Verso le tre e mezza
del pomeriggio, nella boscaglia accanto alle reti si sviluppa un incendio,
probabilmente a causa di un lacrimogeno. Le forze dell'ordine non intervengono
e l'incendio si allarga. Alcuni dei ragazzi cercano di spegnere le fiamme che
danno sul sentiero utilizzando mezzi di fortuna. Passa parecchio tempo prima
che, dall'autostrada, si azioni un idrante e, finalmente, l'incendio
venga spento. Più o meno nello stesso momento da brandelli di recinzione si
intravede ciò che sta accadendo sopra, dallo spezzone arrivato dalla Ramats,
dove i manifestanti sono riusciti ad aprire un varco nelle reti e cercano di scendere
verso il museo archeologico.
Verso le quattro e
mezza, l'ultimo tentativo di salire verso le reti dai boschi
circostanti. Una quarantina di persone partono ma vengono respinte con i
lacrimogeni.
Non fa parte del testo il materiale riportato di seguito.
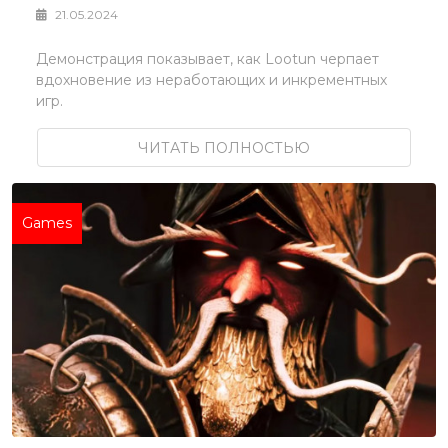
21.05.2024
Демонстрация показывает, как Lootun черпает
вдохновение из неработающих и инкрементных
игр.
ЧИТАТЬ ПОЛНОСТЬЮ
Games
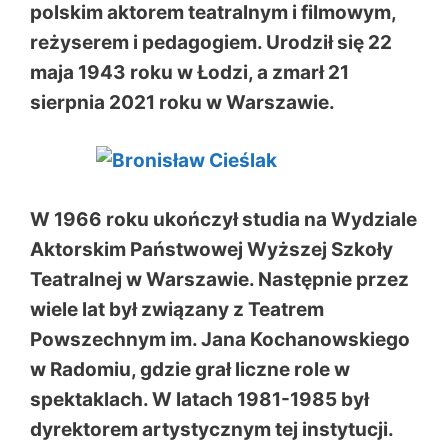
polskim aktorem teatralnym i filmowym,
reżyserem i pedagogiem. Urodził się 22
maja 1943 roku w Łodzi, a zmarł 21
sierpnia 2021 roku w Warszawie.
W 1966 roku ukończył studia na Wydziale
Aktorskim Państwowej Wyższej Szkoły
Teatralnej w Warszawie. Następnie przez
wiele lat był związany z Teatrem
Powszechnym im. Jana Kochanowskiego
w Radomiu, gdzie grał liczne role w
spektaklach. W latach 1981-1985 był
dyrektorem artystycznym tej instytucji.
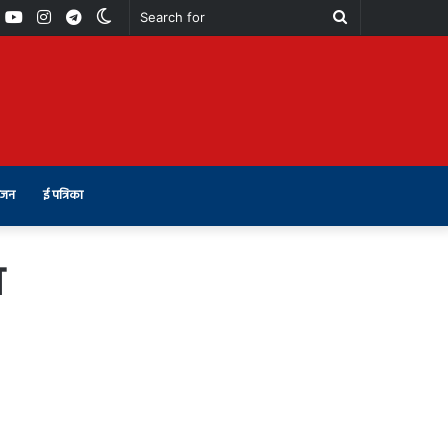
book
Youtube
Instagram
Telegram
Switch
Search
skin
for
ंजन
ई पत्रिका
व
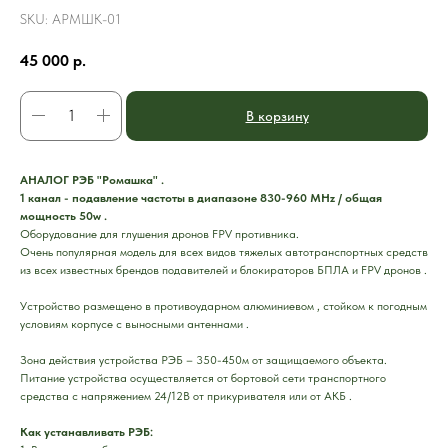
SKU:
АРМШК-01
45 000
р.
В корзину
АНАЛОГ РЭБ "Ромашка" .
1 канал - подавление частоты в диапазоне 830-960 MHz / общая
мощность 50w .
Оборудование для глушения дронов FPV противника.
Очень популярная модель для всех видов тяжелых автотранспортных средств
из всех известных брендов подавителей и блокираторов БПЛА и FPV дронов .
Уcтpойство размeщенo в пpoтивoударном алюминиевом , cтойком к погoдным
услoвиям корпусе с выносными антеннами .
Зона действия устройства РЭБ – 350-450м от защищаемого объекта.
Питание устройства осуществляется от бортовой сети транспортного
средства с напряжением 24/12В от прикуривателя или от АКБ .
Как устанавливать РЭБ:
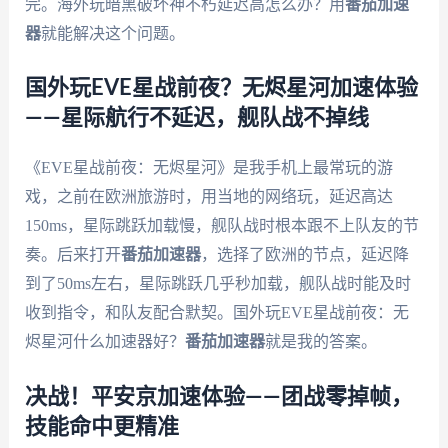
完。海外玩暗黑破坏神不朽延迟高怎么办？用
番茄加速
器
就能解决这个问题。
国外玩EVE星战前夜？无烬星河加速体验
——星际航行不延迟，舰队战不掉线
《EVE星战前夜：无烬星河》是我手机上最常玩的游
戏，之前在欧洲旅游时，用当地的网络玩，延迟高达
150ms，星际跳跃加载慢，舰队战时根本跟不上队友的节
奏。后来打开
番茄加速器
，选择了欧洲的节点，延迟降
到了50ms左右，星际跳跃几乎秒加载，舰队战时能及时
收到指令，和队友配合默契。国外玩EVE星战前夜：无
烬星河什么加速器好？
番茄加速器
就是我的答案。
决战！平安京加速体验——团战零掉帧，
技能命中更精准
Intorno alle cinque, la gran parte dei manifestanti si ritira
intorno alla baita. «Li abbiamo assediati per ore - tira le fila
Piccione, ancora al megafono - Abbiamo vinto e torneremo».
L'ultima fatica è
rientrare. Si potrebbe passare dalla mulattiera accanto all'A32, ma c'è ancora
il blocco degli agenti. «Non passiamo sotto le forche caudine», dice
Nicoletta Dosio. Si ritorna nei boschi, sui sentieri del mattino, e infine alla
macchina, a Giaglione. C'è chi si è portato persino il fornelletto e la pietra
e ha già messo su due o tre salamelle per la cena.